El hombre se apartó.
En aquel momento Angel aminoró la marcha pero le dedicó otra de sus virginales sonrisas.
– No te preocupes, no es nada importante.
– Está a punto de hablar el vicepresidente. -El señor Gafas de Sol soltó un susurro ronco que le hizo estremecerse de nuevo.

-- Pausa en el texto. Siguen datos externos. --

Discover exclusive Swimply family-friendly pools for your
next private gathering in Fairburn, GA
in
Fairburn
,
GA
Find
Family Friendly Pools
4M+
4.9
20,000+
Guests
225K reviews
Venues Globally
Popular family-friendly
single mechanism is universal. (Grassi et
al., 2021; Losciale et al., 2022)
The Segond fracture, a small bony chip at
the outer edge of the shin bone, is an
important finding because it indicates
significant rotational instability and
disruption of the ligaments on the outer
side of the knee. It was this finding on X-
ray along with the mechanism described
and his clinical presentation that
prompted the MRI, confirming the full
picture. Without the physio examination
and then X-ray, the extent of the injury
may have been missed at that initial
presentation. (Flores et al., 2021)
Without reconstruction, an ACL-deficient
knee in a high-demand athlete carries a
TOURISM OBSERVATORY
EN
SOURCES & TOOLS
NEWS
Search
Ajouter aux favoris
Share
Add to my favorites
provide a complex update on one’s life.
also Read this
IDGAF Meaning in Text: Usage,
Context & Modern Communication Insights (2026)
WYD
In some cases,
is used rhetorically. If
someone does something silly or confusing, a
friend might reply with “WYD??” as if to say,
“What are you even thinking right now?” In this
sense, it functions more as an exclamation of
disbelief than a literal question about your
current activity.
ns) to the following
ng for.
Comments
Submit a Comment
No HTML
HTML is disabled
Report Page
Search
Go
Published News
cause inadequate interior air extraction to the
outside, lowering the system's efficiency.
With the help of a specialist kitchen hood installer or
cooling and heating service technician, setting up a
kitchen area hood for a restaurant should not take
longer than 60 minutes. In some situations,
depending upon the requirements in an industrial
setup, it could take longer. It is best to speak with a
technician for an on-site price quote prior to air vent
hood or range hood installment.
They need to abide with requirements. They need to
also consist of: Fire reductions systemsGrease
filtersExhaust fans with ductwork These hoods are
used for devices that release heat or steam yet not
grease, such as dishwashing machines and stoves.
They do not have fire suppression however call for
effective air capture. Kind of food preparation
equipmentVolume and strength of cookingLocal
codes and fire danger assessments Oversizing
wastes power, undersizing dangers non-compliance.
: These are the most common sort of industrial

Angel se limitó a encogerse de hombros.
– El vicepresidente de Estados Unidos -aclaró mientras hacía un gesto con la cabeza en dirección al altar.
Angel se esforzó en mantener el culo pegado al asiento para no intimidar a Gafas de Sol, aunque se inclinó ligeramente hacia él y le dijo:
– No lo escucho desde que encargó las empanadas de plástico y las hojas de parra impermeables para el conjunto de estatuas desnudas del jardín de la Casa Blanca.
Se fijó en el leve movimiento de los labios del hombre y supo que ya era suyo. Volvió a sonreírle.
– Me preguntaba si podrías señalarme dónde está la señora Whitney.
– ¿Cómo dices?
Ay, ay, ay, pensó Angel mientras su sonrisa se desvanecía. Aquel no era un «¿Cómo dices? Lo siento no te he oído». Se trataba más bien de un «¿Por qué diablos lo quieres saber?». Con tan solo cinco años, Angel había desarrollado la habilidad de olerse los problemas, y en aquel momento su nariz detectaba un aroma intenso.
Hizo un gesto rápido con la mano con ademán de quitarle importancia a la pregunta y se apartó de su lado hasta topar accidentalmente con el codo de la señora Malva. La mujer aprovechó para echarle una mirada fulminante y sisear un largo «¡chisss!» para que guardara silencio.
Angel quería que se la tragara la tierra. A la derecha hostilidad, a la izquierda desconfianza. Así que se concentró y volvió a pensar en lo de antes. Eres periodista, ya estás acostumbrada a que tu presencia no sea bien recibida. Tampoco era para tanto, solo tenía que mostrarse neutral, distante, indiferente.